Brian Bollen speaks with global bank Societe Generale and post-trade provider Torstone Technology about the latest updates on MiFIR, and why the road to its next review could still be a long one
The scale of Markets in Financial Instruments Regulation (MiFIR) means that it has become something of an industry in itself, driven and fueled by a panoply of EU institutions, constantly generating dedicated committees and working groups.
MiFIR and the Markets in Financial Instruments Directive (MiFID) are the guidelines and rules that govern European financial markets. They were created to strengthen investor protection, increase transparency and make these markets more efficient and resilient.
“There is currently a review underway,” notes Jean-Pierre Gomez, head of regulatory and public affairs at Societe Generale Securities Services in Luxembourg, about MiFIR.
“It’s completely natural,” he continues. “Every time new regulations are introduced, not everything goes exactly to plan, and the outbreak of COVID-19, the sudden spike in inflation around the world and the UK’s departure from the Union European have all exacerbated things.”
He sees no urgency in completing the review and predicts that it will not be completed in 2023.

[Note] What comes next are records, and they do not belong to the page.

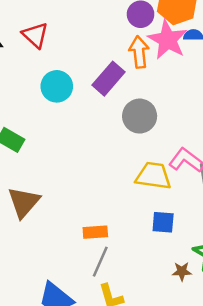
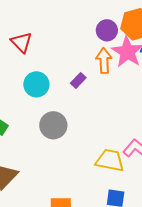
purple rectangle: (108, 79) -> (78, 80), size x0.6
gray circle: (140, 116) -> (53, 125), moved

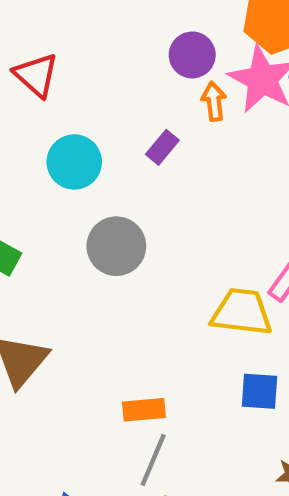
purple circle: (107, 30) -> (192, 55), moved
orange arrow: (104, 61) -> (214, 101), size x0.7

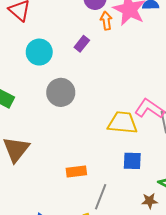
gray line: (153, 460) -> (101, 197), moved

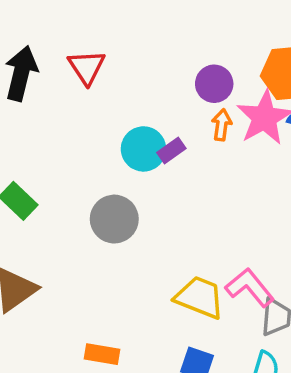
cyan circle: (39, 52) -> (144, 149), moved

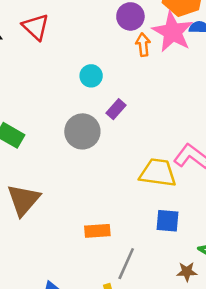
cyan circle: (144, 149) -> (91, 76), size x0.7
purple rectangle: (171, 150) -> (116, 109), moved

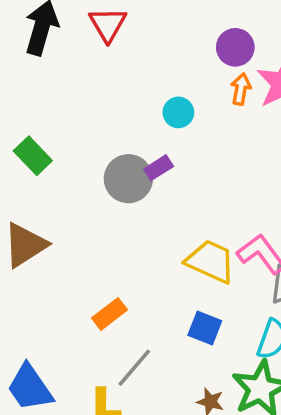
cyan circle: (91, 76) -> (178, 112), moved
purple rectangle: (116, 109) -> (159, 168), moved
orange rectangle: (97, 231) -> (110, 314), turned -50

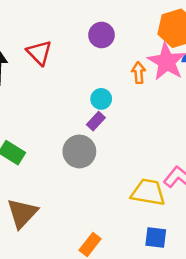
purple circle: (235, 47) -> (101, 35), moved
purple rectangle: (159, 168) -> (96, 121), moved

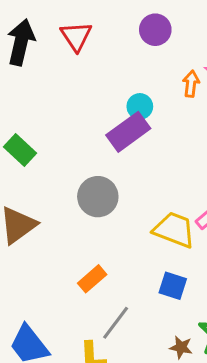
purple rectangle: (96, 121) -> (128, 132), size x1.8
gray circle: (79, 151) -> (98, 197), moved

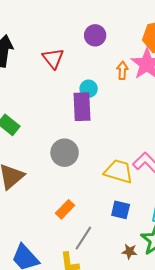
red triangle: (76, 36) -> (53, 58), moved
purple rectangle: (128, 132) -> (82, 107), turned -52

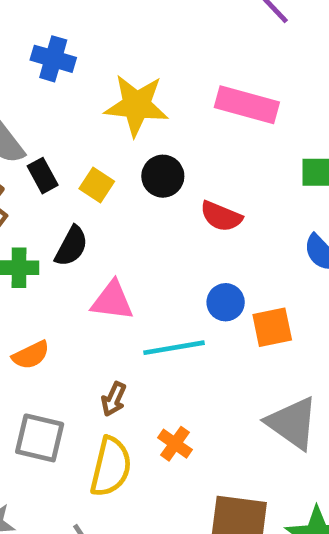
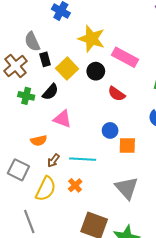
pink rectangle: (247, 105) -> (125, 57), moved
yellow square: (97, 185) -> (67, 69), size x1.5
cyan line: (174, 348) -> (83, 159), moved
orange semicircle: (31, 355) -> (39, 141), moved

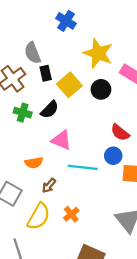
red semicircle: (116, 94) -> (120, 133), moved
cyan line: (83, 159) -> (83, 167), moved

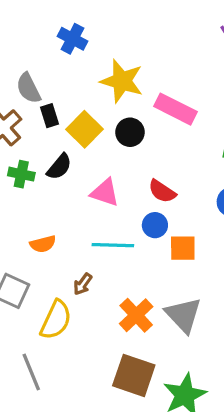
pink triangle: (61, 140) -> (105, 193), moved
brown arrow: (49, 186) -> (83, 284), moved
orange cross: (71, 214) -> (136, 315), moved, size x1.5

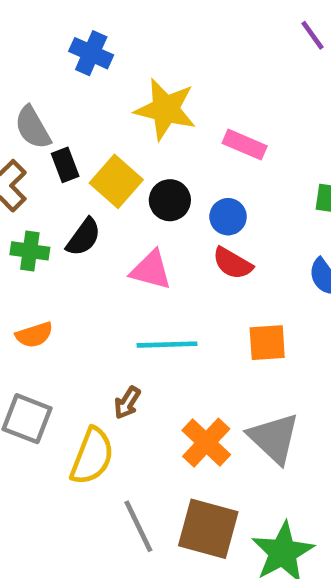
pink rectangle: (176, 109) -> (245, 145), size x0.7
black circle: (130, 132) -> (170, 200), moved
blue circle: (155, 225) -> (228, 217), moved
orange semicircle: (43, 244) -> (34, 335), moved
gray line: (31, 372) -> (138, 526), moved

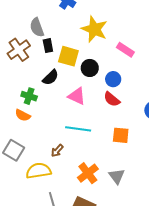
yellow square: (116, 181) -> (68, 56), turned -35
green cross: (30, 251) -> (29, 96), moved
orange semicircle: (34, 335) -> (23, 115), turned 35
gray triangle: (274, 438) -> (117, 176), size x0.7
yellow semicircle: (92, 456) -> (38, 171), turned -130

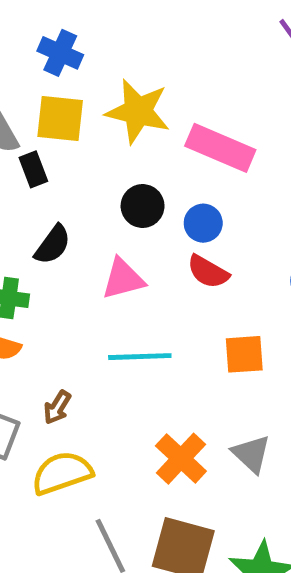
pink rectangle: (125, 50) -> (220, 148), size x1.5
yellow square: (68, 56) -> (60, 118), moved
pink triangle: (77, 96) -> (123, 279), turned -30
brown arrow: (57, 151) -> (57, 407), moved

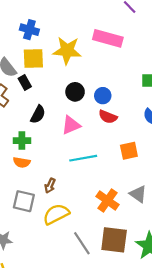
pink rectangle: (220, 148) -> (108, 38), moved

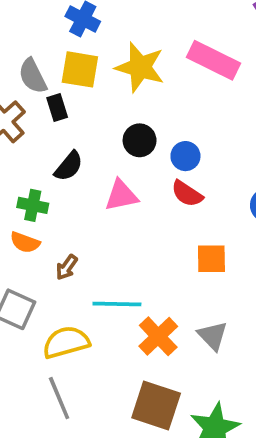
cyan line: (83, 158) -> (117, 304), moved
brown arrow: (50, 186) -> (67, 267), moved
gray line: (82, 243) -> (59, 398), moved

Asked to take a look at the subject, David Pearson, product manager at Torstone Technology, identifies two clear debates in the industry. First, there is no real concrete movement on what to do about the Consolidated Band (CTP), which is seen as necessary to enhance investor security and enhance market order and transparency. prices there. The introduction in Europe of CTP, a high-speed electronic system that reports the latest price and volume data on sales of listed shares, is currently being debated by the European Council and Parliament.
At the beginning of April this year, the European Funds and Asset Management Association (EFAMA), together with a number of its members, wrote an open letter to the European Commission to encourage the introduction of a Standard CTP in European market.
EFAMA and the asset managers involved in the industry letter point out that the logistics necessitated by the COVID-19 pandemic “have accentuated the need for tape, both to provide critical data for the liquidity risk management, and also as a critical infrastructure to enable trading continuity”. in the event of a central unit failure.
Additionally, EFAMA and others have stated that CTP data can also influence the behavior of retail investors.
As the letter pointed out in more detail: “Post-COVID, we have seen greater participation from retail investors and increased interest in equity markets. This budding interest needs to be nurtured, and investor confidence and the ability to receive best execution needs to be enhanced through the existence of a CTP.
Later in June, ESMA said in an update: “CTP calculations will resume at the next regular publication date, February 1, 2023, based on an observation period from July 1, 2022 to December 31, 2022.” And so, we wait.
Reflecting on this assertion, Torstone’s Pearson says the industry appears to be “stuck”.
He continues: “Equities and business departments say: ‘It’s great, we love the idea of a CTP. Can you do fixed income first? And guess what, we’re talking about the fixed income side and they say, ‘we like the idea of a CTP; let us know when you are done with the stock part”. No one is taking responsibility, and this without even talking about who will build and pay for the necessary infrastructure.
“Ten years ago, we were talking about a CTP under MiFID. Nothing happens, and it’s frustrating. If you are executing trades in a market, you want precision; you want the price formation to be as clear as possible, you want to know what trades are going on, so you can formulate the right type of investment, make the right buy-side investment decisions and trading decisions as as a broker.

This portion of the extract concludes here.